Order, Supreme Court, New York County (Charles E. Ramos, J.), entered November 12, 2008, which granted defendant's cross motion for a preliminary injunction in aid of arbitration, unanimously affirmed, with costs.
Before: Mazzarelli, J.P., Gonzalez, Sweeny, McGuire and DeGrasse, JJ.
In addition to showing that the arbitration award could be rendered ineffectual, a party seeking an injunction in aid of arbitration must demonstrate the traditional factors for injunctive relief under CPLR article 63 (CPLR 7502 [c]; see SG Cowen Sec. Corp. v Messih, 224 F3d 79, 83-85 [2d Cir 2000] [construing CPLR 7502 (c) and CPLR 7501 and concluding that in addition to a showing that the arbitration award could be rendered ineffectual the traditional requirements for injunctive relief apply to a request under CPLR 7502 (c) for injunctive relief]). Plaintiff asserts that defendant failed to satisfy two of those elements — a likelihood of success on the merits, and irreparable injury.

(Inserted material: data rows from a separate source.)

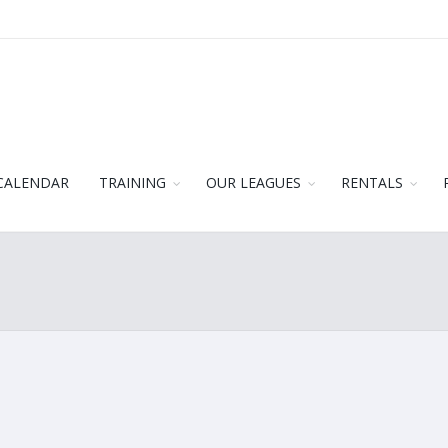
CALENDAR
TRAINING
OUR LEAGUES
RENTALS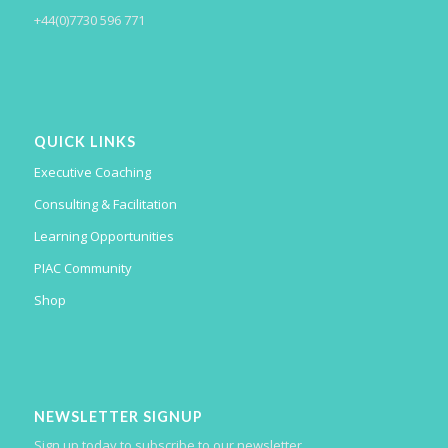
+44(0)7730 596 771
QUICK LINKS
Executive Coaching
Consulting & Facilitation
Learning Opportunities
PIAC Community
Shop
NEWSLETTER SIGNUP
Sign up today to subscribe to our newsletter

Defendant has met this standard. As to the merits, defendant claims to have an enforceable agreement for a supply contract to purchase LNG from the parties' mutually owned company. While the price term in that agreement is not definite on its face, we find defendant has made a sufficient showing that the term can be supplied from public price indices and industry practice. Given the wording of the price provision and the parties' clear intent to enter into a supply/output contract, the contract is not too vague to be enforced ( Cobble Hill Nursing Home v Henry Warren Corp., 74 NY2d 475, 483, cert denied 498 US 816). Moreover, the loss of rights to purchase a commodity into the future (the term of the agreement is 20 years) would result in a loss which, at the least, would be difficult to quantify ( Gundermann Gundermann Ins. v Brassill, 46 AD3d 615, 617 [upholding finding of irreparable injury where claimed damages were "difficult to quantify"]). Accordingly, defendant made a sufficient showing of irreparable injury.